- [Task]:
The goal is to restate all of the records below word for word.

- [Data extracts]:
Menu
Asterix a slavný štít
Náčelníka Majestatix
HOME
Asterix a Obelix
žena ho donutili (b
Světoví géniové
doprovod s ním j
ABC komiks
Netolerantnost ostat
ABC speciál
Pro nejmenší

- [Task result]:
Menu
Asterix a slavný štít
Náčelníka Majestatix
HOME
Asterix a Obelix
žena ho donutili (b
Světoví géniové
doprovod s ním j
ABC komiks
Netolerantnost ostat
ABC speciál
Pro nejmenší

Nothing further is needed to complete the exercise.